[Saved entries]
BEGIN
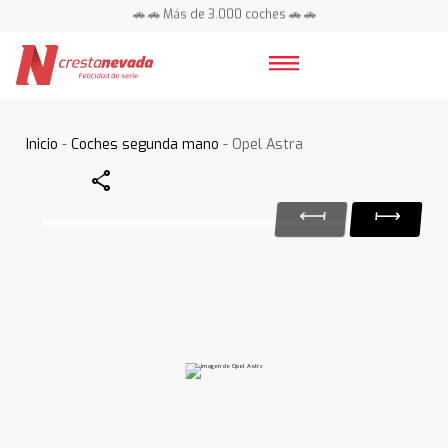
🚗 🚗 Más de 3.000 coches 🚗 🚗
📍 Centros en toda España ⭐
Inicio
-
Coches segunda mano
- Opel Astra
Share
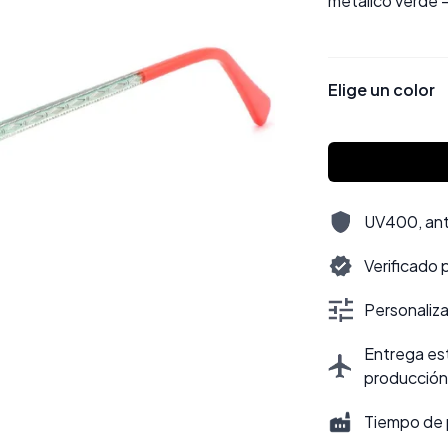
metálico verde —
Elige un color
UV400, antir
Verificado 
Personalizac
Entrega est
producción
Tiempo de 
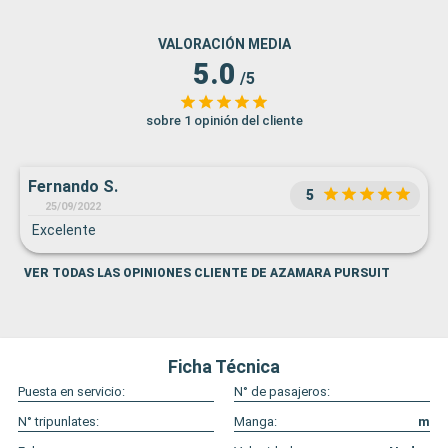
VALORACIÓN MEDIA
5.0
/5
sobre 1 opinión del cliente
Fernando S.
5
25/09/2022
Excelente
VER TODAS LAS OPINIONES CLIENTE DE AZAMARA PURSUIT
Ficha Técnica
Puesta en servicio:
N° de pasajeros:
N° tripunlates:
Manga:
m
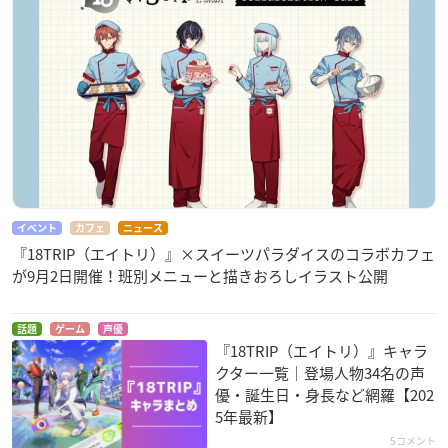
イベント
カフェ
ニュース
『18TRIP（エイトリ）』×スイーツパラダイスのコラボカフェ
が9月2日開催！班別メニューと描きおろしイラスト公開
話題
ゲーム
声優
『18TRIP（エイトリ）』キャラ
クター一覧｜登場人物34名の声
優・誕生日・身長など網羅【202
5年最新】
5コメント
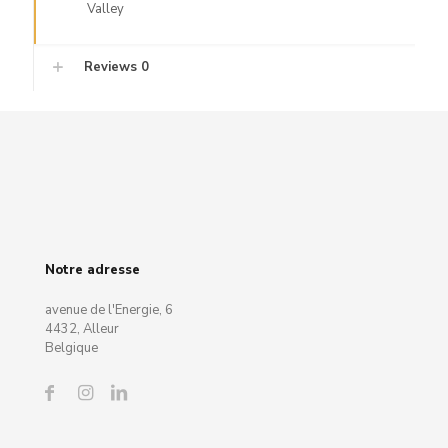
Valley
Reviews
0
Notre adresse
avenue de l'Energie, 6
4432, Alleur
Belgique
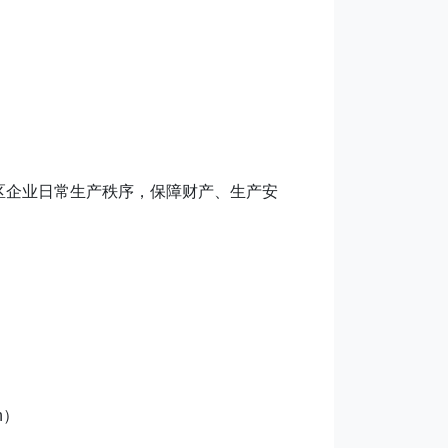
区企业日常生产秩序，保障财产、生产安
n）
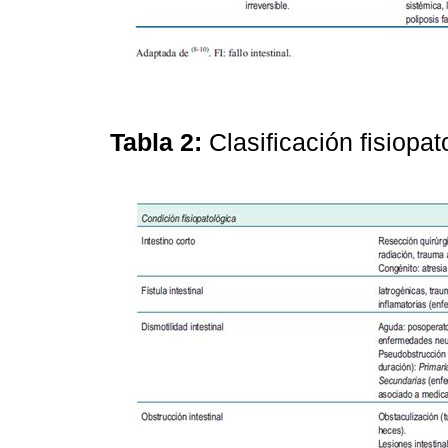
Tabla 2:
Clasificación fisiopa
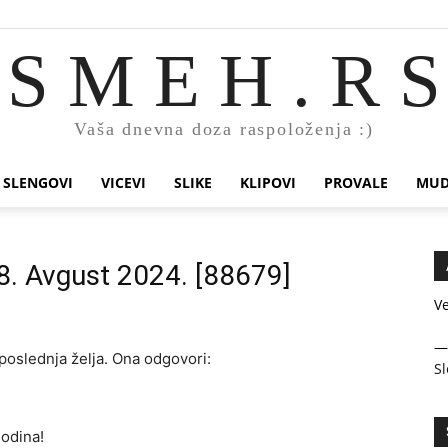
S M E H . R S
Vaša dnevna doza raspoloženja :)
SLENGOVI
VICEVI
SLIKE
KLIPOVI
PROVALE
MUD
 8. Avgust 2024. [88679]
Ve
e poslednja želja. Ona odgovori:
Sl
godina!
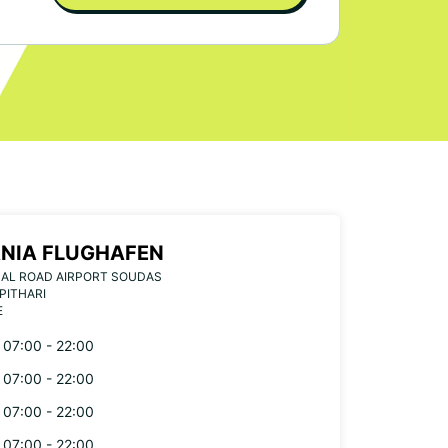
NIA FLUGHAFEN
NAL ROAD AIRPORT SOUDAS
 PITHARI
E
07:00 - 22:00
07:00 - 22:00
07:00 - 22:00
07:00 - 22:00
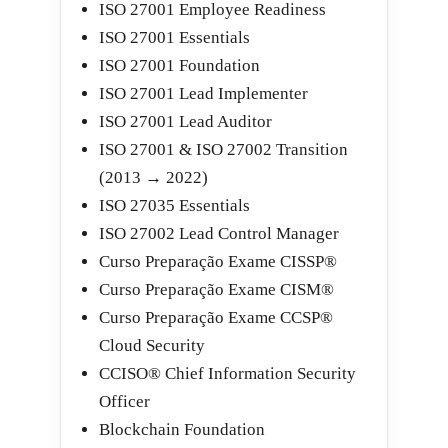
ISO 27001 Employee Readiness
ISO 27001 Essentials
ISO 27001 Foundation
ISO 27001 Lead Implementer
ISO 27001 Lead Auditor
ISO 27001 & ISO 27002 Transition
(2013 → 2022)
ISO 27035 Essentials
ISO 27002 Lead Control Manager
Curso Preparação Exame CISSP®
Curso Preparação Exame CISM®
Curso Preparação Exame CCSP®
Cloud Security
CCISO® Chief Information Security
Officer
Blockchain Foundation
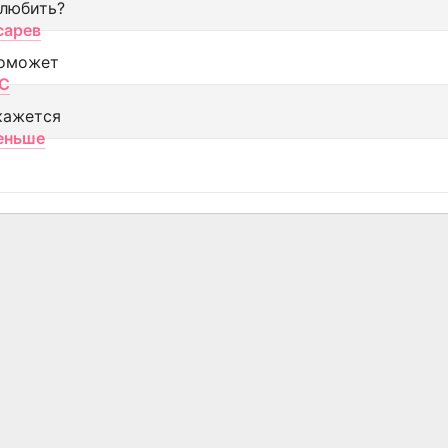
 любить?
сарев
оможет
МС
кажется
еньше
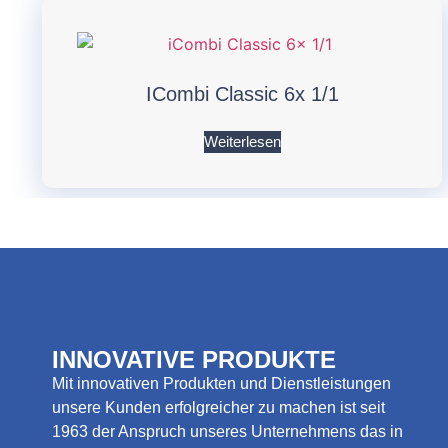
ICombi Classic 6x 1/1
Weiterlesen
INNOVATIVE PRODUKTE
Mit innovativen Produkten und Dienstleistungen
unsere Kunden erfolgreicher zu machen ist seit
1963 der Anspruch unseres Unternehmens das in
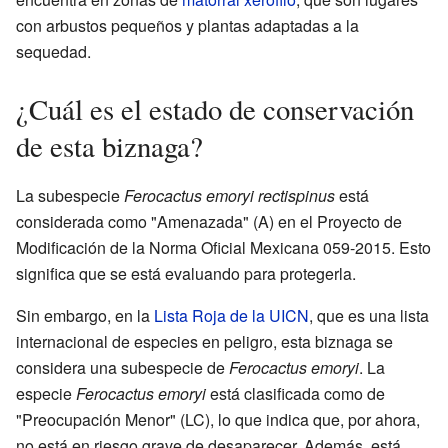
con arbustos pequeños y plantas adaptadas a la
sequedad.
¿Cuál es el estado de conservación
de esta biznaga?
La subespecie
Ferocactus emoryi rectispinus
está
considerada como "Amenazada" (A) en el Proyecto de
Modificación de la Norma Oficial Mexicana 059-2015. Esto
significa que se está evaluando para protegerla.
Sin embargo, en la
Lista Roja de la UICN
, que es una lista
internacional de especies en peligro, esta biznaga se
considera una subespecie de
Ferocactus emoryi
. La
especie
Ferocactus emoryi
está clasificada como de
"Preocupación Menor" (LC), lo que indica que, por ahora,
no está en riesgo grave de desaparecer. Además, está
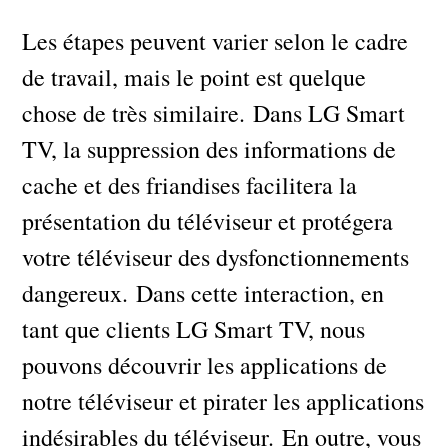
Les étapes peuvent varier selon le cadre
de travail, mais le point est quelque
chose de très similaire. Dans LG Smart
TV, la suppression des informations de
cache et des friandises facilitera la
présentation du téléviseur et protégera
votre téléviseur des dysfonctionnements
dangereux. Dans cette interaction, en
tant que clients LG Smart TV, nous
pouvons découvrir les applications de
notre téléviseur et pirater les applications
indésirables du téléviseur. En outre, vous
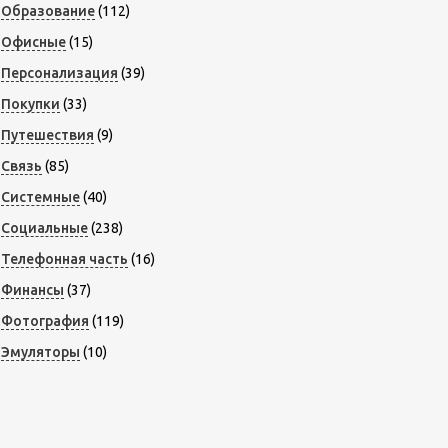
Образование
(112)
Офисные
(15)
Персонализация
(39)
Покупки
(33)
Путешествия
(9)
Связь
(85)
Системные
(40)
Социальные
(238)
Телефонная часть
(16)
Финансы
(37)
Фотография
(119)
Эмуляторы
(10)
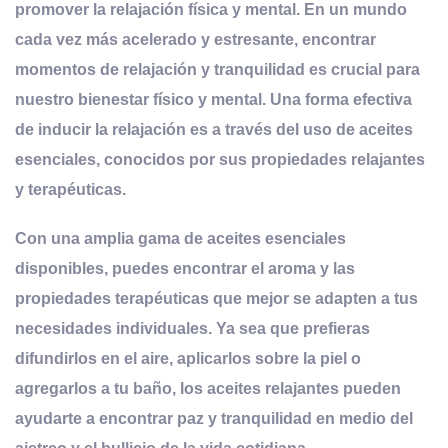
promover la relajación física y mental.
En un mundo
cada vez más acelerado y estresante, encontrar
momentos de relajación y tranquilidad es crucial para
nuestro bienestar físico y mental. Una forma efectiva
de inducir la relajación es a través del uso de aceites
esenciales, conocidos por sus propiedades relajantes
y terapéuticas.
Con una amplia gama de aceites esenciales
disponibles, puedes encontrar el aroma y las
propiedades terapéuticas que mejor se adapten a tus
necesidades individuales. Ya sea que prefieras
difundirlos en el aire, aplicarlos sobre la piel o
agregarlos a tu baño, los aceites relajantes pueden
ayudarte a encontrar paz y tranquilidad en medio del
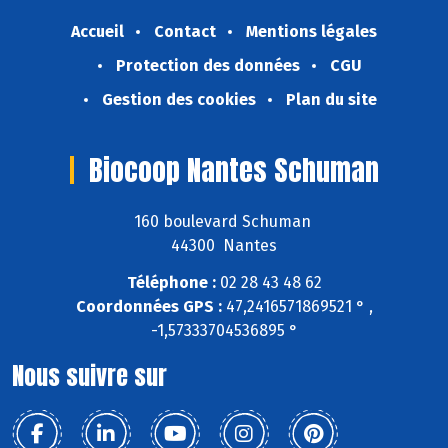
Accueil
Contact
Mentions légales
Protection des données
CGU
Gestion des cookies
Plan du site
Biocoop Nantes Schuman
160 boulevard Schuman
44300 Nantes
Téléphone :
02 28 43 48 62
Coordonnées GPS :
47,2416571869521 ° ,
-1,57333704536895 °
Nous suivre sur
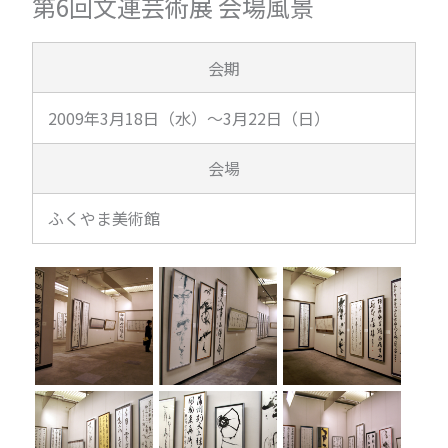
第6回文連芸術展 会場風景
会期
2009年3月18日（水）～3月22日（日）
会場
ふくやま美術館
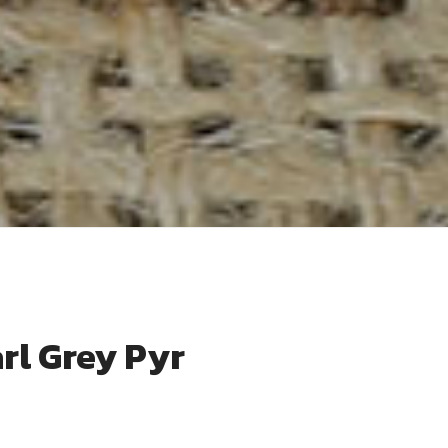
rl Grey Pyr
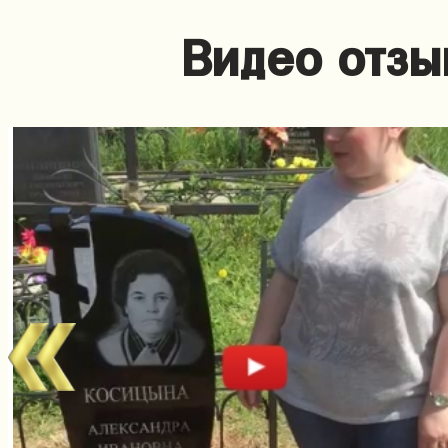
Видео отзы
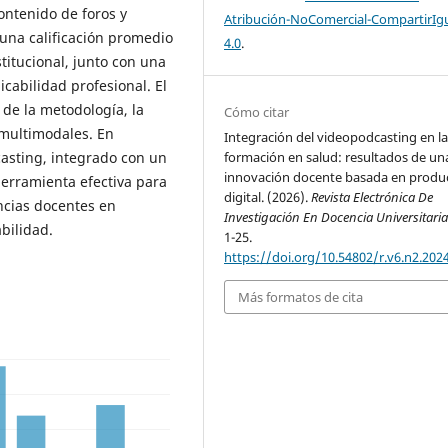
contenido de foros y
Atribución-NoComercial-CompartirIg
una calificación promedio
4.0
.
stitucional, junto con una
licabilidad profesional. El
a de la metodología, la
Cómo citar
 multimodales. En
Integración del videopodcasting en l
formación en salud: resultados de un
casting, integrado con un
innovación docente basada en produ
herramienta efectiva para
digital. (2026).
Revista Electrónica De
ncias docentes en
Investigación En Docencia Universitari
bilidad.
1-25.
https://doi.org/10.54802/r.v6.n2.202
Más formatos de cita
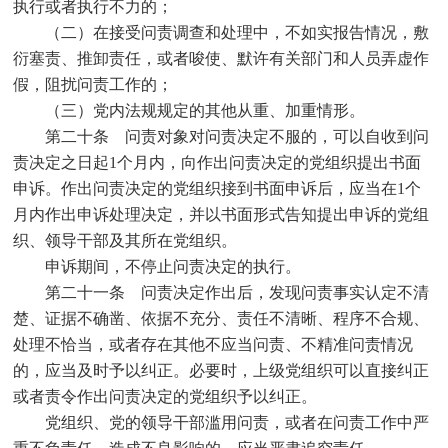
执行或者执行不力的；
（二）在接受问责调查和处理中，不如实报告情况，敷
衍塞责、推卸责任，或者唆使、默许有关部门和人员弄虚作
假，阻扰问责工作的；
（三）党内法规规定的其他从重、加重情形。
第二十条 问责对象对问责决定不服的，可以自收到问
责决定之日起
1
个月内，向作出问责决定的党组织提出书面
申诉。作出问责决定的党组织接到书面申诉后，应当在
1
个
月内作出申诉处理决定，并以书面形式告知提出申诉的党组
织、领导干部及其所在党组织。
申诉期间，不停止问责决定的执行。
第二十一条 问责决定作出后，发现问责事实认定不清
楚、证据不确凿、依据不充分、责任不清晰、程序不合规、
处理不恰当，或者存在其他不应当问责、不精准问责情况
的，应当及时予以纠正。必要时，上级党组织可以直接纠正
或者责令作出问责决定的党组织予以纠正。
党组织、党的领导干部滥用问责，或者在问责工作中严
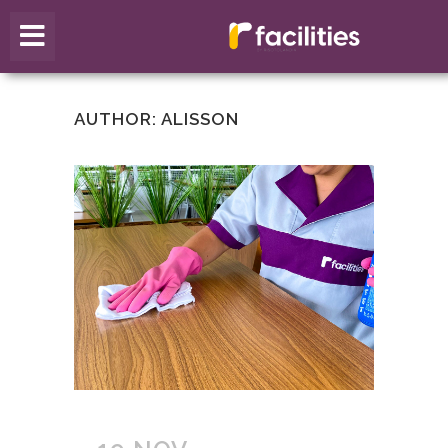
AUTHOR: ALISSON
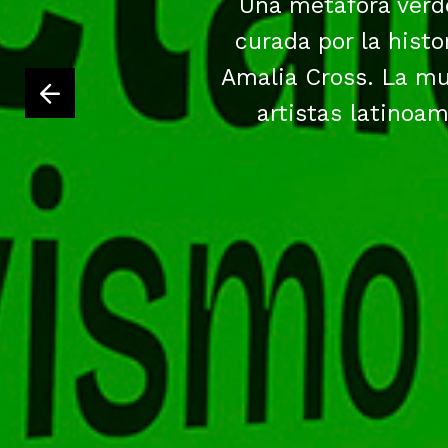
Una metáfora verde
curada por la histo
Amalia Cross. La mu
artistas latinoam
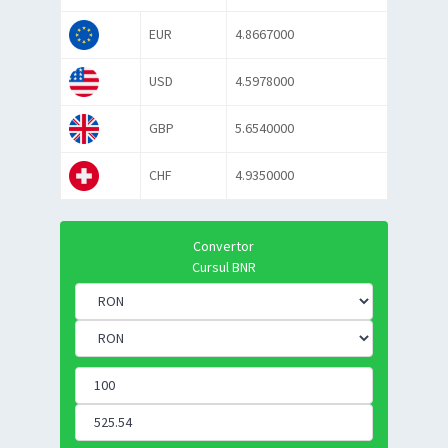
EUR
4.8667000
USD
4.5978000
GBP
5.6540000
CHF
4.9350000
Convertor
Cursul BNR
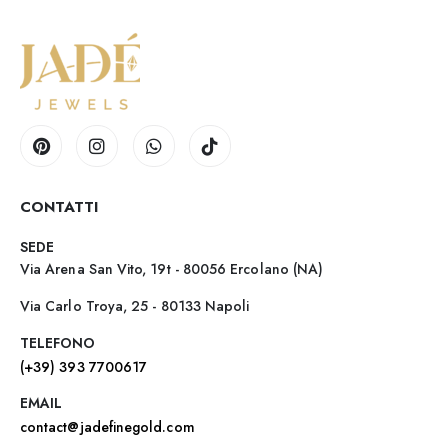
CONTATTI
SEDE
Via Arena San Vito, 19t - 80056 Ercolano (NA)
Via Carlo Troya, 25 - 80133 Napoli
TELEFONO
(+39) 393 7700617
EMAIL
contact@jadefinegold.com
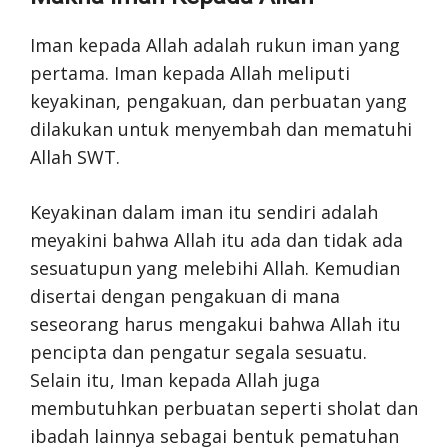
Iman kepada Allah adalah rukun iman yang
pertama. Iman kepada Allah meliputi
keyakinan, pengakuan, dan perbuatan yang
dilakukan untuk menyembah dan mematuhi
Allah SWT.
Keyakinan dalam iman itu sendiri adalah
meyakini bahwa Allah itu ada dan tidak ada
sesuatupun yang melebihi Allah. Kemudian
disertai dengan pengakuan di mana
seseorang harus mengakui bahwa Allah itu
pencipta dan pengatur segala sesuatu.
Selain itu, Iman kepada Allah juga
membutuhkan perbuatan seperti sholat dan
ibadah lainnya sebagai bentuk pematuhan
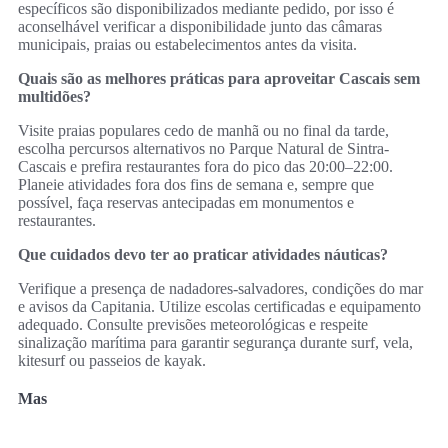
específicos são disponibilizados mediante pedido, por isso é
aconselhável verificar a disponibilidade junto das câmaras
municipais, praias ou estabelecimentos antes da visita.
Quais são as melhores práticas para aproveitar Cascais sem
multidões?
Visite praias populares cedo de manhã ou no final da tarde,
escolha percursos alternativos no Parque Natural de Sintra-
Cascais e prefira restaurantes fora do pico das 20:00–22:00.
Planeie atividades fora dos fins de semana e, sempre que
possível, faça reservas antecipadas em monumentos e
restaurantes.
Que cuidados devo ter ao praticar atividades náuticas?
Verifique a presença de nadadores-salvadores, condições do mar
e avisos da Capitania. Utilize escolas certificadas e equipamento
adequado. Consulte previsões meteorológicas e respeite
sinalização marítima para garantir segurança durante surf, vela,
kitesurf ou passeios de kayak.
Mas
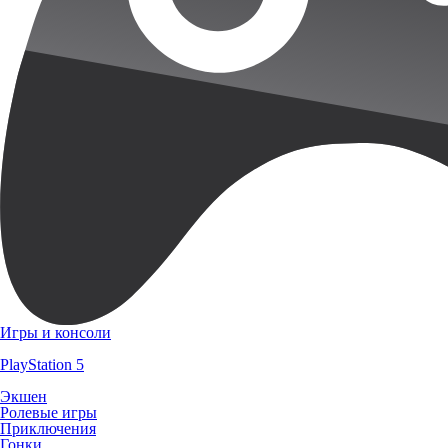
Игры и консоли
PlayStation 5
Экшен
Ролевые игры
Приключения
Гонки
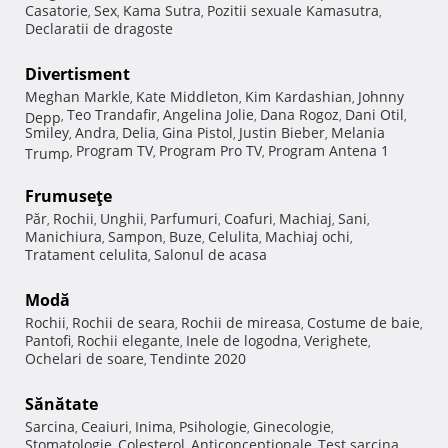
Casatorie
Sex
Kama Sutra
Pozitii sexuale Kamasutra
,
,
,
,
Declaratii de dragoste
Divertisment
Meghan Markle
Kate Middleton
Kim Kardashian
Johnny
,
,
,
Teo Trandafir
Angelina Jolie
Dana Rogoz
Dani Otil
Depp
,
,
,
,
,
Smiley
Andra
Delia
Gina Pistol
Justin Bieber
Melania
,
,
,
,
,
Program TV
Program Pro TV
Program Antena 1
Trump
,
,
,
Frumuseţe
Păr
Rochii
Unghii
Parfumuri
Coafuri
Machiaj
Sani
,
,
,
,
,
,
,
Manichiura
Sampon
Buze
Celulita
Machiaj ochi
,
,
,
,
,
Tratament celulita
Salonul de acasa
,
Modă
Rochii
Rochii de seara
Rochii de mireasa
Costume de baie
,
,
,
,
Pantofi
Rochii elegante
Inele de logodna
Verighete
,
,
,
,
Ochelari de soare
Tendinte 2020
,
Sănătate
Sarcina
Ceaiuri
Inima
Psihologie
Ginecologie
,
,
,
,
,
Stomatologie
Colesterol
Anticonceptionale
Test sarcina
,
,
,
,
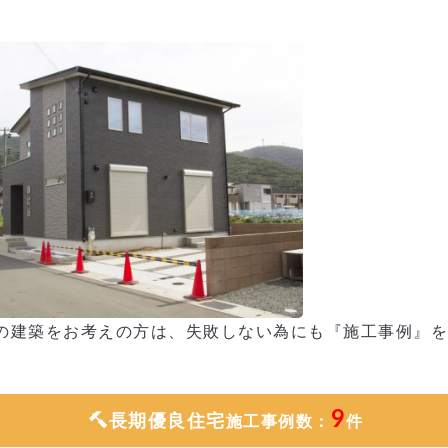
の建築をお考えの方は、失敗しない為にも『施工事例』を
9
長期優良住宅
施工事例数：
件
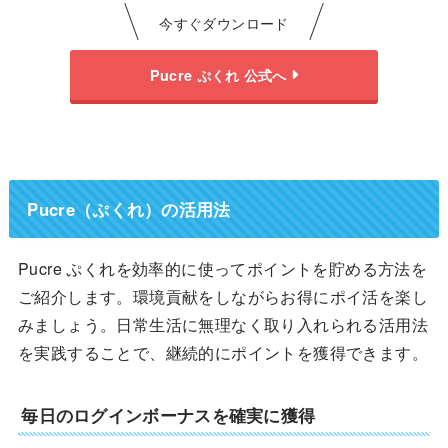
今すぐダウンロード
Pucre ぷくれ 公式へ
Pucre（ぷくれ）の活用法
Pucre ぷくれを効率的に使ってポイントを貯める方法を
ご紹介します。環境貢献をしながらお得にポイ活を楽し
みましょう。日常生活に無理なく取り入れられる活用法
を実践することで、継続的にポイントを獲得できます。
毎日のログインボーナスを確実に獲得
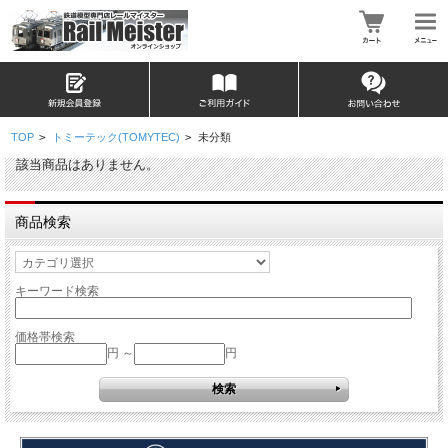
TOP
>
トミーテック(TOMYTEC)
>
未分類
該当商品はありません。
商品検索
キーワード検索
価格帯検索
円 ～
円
END
• **Task brief**
Keep to the lines above from the line with "衍塞责、推卸责任，或者唆使、默许有关部门和人员弄虚作" to the line with "meyakini bahwa Allah itu ada dan tidak ada", and set down exactly those, inclusive, with nothing else and every picture left out.

• **Answer section**
衍塞责、推卸责任，或者唆使、默许有关部门和人员弄虚作
假，阻扰问责工作的；
（三）党内法规规定的其他从重、加重情形。
第二十条 问责对象对问责决定不服的，可以自收到问
责决定之日起
1
个月内，向作出问责决定的党组织提出书面
申诉。作出问责决定的党组织接到书面申诉后，应当在
1
个
月内作出申诉处理决定，并以书面形式告知提出申诉的党组
织、领导干部及其所在党组织。
申诉期间，不停止问责决定的执行。
第二十一条 问责决定作出后，发现问责事实认定不清
楚、证据不确凿、依据不充分、责任不清晰、程序不合规、
处理不恰当，或者存在其他不应当问责、不精准问责情况
的，应当及时予以纠正。必要时，上级党组织可以直接纠正
或者责令作出问责决定的党组织予以纠正。
党组织、党的领导干部滥用问责，或者在问责工作中严
AUTHOR: ALISSON
Una metáfora verde
curada por la histo
Amalia Cross. La mu
artistas latinoam
EUR
4.8667000
USD
4.5978000
GBP
5.6540000
CHF
4.9350000
Convertor
Cursul BNR
CONTATTI
SEDE
Via Arena San Vito, 19t - 80056 Ercolano (NA)
Via Carlo Troya, 25 - 80133 Napoli
TELEFONO
(+39) 393 7700617
EMAIL
contact@jadefinegold.com
Iman kepada Allah adalah rukun iman yang
pertama. Iman kepada Allah meliputi
keyakinan, pengakuan, dan perbuatan yang
dilakukan untuk menyembah dan mematuhi
Allah SWT.
Keyakinan dalam iman itu sendiri adalah
meyakini bahwa Allah itu ada dan tidak ada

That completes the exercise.